- **INSTRUCTIONS FOR THE TASK**
Look through the material and tally each line bearing the word "Functions". Give only the total.

··········

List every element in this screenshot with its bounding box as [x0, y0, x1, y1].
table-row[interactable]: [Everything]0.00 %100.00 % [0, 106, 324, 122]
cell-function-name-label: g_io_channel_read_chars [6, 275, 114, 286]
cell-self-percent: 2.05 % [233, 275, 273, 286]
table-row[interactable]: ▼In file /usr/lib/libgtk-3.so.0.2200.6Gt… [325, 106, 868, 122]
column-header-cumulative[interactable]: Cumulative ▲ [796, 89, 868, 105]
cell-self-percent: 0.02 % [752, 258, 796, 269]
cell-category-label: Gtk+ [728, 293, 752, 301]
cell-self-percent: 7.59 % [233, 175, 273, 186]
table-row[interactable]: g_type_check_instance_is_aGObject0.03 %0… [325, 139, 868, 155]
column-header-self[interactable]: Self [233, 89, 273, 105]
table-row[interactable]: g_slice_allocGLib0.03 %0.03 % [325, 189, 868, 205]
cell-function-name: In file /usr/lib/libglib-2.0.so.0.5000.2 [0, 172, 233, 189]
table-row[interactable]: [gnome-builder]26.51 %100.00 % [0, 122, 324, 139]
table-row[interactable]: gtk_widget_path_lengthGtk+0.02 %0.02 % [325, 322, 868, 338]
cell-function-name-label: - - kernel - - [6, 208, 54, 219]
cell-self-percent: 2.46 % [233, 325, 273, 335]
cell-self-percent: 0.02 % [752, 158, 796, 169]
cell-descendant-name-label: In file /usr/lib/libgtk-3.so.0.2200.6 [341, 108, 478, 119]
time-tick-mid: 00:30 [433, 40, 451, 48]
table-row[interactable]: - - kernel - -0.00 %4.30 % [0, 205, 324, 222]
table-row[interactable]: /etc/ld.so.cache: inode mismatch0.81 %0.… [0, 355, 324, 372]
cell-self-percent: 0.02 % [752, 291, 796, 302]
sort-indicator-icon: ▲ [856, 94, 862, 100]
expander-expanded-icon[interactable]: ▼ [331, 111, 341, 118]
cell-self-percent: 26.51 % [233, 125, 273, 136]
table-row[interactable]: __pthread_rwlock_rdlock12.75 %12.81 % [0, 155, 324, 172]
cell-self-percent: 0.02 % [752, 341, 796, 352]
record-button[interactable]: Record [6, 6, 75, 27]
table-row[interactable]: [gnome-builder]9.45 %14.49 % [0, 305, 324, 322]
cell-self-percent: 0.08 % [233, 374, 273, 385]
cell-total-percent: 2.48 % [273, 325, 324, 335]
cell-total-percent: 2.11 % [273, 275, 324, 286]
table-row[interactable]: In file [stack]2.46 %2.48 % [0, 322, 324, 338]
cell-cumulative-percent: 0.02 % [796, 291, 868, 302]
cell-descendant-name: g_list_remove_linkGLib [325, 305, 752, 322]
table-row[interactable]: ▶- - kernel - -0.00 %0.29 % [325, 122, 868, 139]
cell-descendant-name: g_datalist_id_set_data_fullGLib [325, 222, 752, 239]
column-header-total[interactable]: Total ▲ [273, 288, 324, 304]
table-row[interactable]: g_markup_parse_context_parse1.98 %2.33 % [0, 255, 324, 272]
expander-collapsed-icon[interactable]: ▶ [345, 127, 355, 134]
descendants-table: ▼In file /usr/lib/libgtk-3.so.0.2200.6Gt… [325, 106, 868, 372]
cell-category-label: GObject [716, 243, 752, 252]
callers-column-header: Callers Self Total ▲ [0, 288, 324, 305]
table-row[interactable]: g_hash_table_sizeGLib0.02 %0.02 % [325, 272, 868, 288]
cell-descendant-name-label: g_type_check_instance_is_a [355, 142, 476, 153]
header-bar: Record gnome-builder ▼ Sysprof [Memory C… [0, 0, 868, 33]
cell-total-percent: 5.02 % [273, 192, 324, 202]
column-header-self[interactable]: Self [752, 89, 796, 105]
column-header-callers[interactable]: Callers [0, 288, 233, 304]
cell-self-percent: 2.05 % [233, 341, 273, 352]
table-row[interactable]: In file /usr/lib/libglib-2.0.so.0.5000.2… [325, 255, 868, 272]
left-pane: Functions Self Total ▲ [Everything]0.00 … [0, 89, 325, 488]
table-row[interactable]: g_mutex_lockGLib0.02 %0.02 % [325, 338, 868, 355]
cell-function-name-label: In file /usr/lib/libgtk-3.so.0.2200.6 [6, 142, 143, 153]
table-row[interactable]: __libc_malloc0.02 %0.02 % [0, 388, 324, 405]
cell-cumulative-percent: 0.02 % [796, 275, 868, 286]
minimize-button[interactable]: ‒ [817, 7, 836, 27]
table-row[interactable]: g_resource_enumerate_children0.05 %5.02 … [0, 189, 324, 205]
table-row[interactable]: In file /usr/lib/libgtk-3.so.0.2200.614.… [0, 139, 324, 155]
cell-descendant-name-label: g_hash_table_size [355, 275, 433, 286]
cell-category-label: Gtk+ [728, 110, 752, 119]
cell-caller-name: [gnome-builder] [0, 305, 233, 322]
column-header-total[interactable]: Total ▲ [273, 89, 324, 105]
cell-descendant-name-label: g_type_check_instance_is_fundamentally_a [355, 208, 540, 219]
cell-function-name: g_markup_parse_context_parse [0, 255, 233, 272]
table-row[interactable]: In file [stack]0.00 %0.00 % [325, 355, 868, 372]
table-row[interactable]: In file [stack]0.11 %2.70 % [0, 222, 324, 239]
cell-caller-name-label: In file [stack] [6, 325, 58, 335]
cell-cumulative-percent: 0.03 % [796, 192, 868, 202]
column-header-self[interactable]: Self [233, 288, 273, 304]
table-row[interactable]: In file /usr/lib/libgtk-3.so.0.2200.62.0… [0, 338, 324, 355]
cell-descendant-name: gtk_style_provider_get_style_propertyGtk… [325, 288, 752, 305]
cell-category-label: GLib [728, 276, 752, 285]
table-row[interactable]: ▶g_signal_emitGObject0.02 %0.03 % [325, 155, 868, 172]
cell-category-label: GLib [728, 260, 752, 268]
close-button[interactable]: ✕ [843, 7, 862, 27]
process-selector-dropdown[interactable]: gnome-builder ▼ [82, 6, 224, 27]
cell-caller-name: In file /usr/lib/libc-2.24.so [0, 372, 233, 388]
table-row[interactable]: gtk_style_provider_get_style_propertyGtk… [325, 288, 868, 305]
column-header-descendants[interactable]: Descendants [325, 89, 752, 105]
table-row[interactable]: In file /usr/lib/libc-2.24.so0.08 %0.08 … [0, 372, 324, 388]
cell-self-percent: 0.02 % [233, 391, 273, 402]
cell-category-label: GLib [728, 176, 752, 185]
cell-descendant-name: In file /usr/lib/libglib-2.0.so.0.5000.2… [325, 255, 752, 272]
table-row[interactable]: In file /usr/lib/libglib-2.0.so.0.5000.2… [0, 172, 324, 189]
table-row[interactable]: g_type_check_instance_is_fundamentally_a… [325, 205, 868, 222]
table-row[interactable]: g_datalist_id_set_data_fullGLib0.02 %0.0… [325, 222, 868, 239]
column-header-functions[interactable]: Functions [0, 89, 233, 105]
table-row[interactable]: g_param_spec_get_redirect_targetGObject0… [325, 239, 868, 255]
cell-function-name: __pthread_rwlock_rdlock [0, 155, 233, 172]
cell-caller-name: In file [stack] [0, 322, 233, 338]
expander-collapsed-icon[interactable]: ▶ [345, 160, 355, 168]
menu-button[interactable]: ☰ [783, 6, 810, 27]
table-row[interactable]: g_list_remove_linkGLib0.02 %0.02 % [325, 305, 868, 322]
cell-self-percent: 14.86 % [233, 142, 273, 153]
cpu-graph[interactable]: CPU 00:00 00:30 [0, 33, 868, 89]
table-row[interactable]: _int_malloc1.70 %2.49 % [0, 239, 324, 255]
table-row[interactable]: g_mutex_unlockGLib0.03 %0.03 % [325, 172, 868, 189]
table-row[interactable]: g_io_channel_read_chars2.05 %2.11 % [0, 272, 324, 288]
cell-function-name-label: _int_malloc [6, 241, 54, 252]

··········

- **RESPONSE TO THIS EXERCISE**
2